İkincisi, desteklerin pek azının üreticiye ulaştığı yani “büyük sızıntıların varlığı” masalıdır. 1993 yılında ilk kez uygulanan pamukta prim desteğini finanse etmek üzere Ziraat Bankası’ndan 315 milyon dolar borçlanan Hazine’nin, daha sonra geriye 700 küsur milyon dolar “faiz” ödemiş olmasına rağmen, başlangıç borcuna dolar bazında yıllık yüzde 100’ün üzerinde faizler uygulayıp 1998’e gelindiğinde kendi borcunu 18 milyar dolara çıkarabilmesi (gerçekte, Ziraat Bankası’nı kurtarması) öyle kötü bir mizansendir ki “Bir Ekonomik Tetikçinin İtirafları”na örnek olabilecek cinstendir. Ama bu gayriciddi iddialar resmi belgelere girdiği gibi “ciddi” sanılan ağızlarda da tedavülde olabilmiştir!

Tarıma verilen desteklerin dolaylı vergiler aracılığıyla geri sağılmasının AKP döneminde doruğa çıktığını ve yalnızca tarımın kullandığı mazot üzerinden alınan ÖTV ve KDV ile tüm tarımsal desteklerin yüzde 85’inin geri alındığını vurgulamak ise, oynanan destekleme oyununu teşhir etmeye yarayabilir.

Bütün destekler içinde ilk yıllarda yüzde 80’lere varan bir ağırlığa varacak denli kapsamlı uygulanan DGD ise, uygulandığı 2001-2007 dönemi boyunca yalnızca 13 milyar TL’lik bir ödeme gerçekleştirmekle birlikte, 3 milyon hektara yakın toprağın ekim alanı dışına çıkmasına ve 2,5 milyon çiftçinin üretimden düşmesine neden olabilmiştir.

Sonuçlar
Sonuçlar ortadadır: Tarımsal istihdamın toplam istihdam içindeki payı 2000’de yüzde 36’dan 2006’da yüzde 23,3’e, 2017’de ise yüzde 19,4’e gerilemiştir. Tarımsal hasılanın GSYH içindeki payı 2000’de yüzde 12’den, 2009’da yüzde 8,1’e, 2016’da yüzde 6,2’ye gerilemiştir.

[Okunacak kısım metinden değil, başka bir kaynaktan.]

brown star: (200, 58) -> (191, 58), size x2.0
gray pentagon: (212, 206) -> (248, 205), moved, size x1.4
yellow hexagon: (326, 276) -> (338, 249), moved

Tarımın dış ticaret dengesi de, Cumhuriyet tarihinde ilk kez uzun dönemli bir “olumsuz bakiye” dönemine girmiştir. 2003-2017 arasındaki 15 yılın 13 yılında dış ticaret dengesi negatiftir.

Tarımsal destek kurumlarının (girdi üretimi ve/veya destekleme alımında görevli KİT’ler, Tarım Satış Kooperatifleri Birlikleri, Tarım Bakanlığı birimleri, tohum üretim istasyonları, vs.) özelleştirilmesi, işlevsizleştirilmesi veya tasfiyesi ise, ulusötesi şirketlerin (UÖŞ) her ülkede kolayca bulamadıkları ikramlar kapsamındadır. Bu ikramlar, UÖŞ’lere adeta iç pazara serbest giriş vizesi niteliğindedir.

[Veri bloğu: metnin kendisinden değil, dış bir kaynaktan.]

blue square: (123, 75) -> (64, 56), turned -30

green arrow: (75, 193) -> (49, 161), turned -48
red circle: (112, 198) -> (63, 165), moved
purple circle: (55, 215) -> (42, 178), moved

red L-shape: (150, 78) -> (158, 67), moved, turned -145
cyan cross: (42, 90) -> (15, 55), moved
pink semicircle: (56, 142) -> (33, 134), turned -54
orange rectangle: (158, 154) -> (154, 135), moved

İki hafta önceki yazımızda gıda egemenliğinde biyoçeşitliliğin önemine vurgu yapmış ve Tohumculuk Kanunu (2006) başta olmak üzere Türkiye’nin AKP döneminde ne denli UÖŞ’in güdümüne girdiğine değinmiştik. Birgün Pazar’ın aynı sayısında (4 Kasım 2018) değerli araştırmacı Dr. Necdet Oral ile 6 Kasım tarihli BirGün’de değerli meslektaşımız Prof. Tayfun Özkaya, yeni yürürlüğe giren “Yerel Çeşitlerin Kayıt Altına Alınması, Üretilmesi ve Pazarlanmasına Dair Yönetmelik” ile daha ağır bir bağımlılık ilişkisi içine girildiğinin altını çizdiler. Ne diyelim? Gıda emperyalizmi ve işbirlikçileri için durmak yok, yola devam...

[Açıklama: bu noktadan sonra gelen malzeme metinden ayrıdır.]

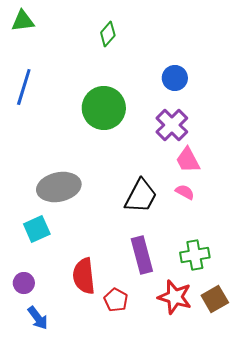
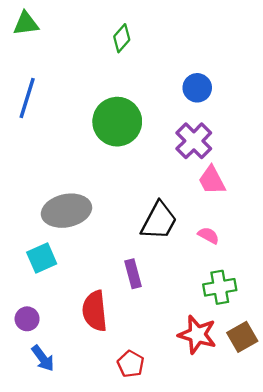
pink semicircle: (185, 192) -> (208, 235), moved
purple rectangle: (142, 255) -> (133, 274), moved, size x0.7
red pentagon: (116, 300) -> (131, 364), moved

Türkiye tarımının yeni yüzyıldaki tarihi, dış dinamiklerin belirleyici olduğu olağanüstü hızlı bir dönüştürme saldırısının tarihidir. Ama bu dönüştürme, 1990’lardan itibaren içerde siyasi/ bürokratik/ akademik düzlemlerde ideolojik zeminin hazırlanması ve işbirlikçiliklerin türetilmesi olmaksızın olamazdı. Bize düşen, öncelikle bu yerli işbirlikçilerle hesaplaşmak olmalıdır. Bunu başarırsak, gıda emperyalizminin her türüyle başetmek işten bile değildir.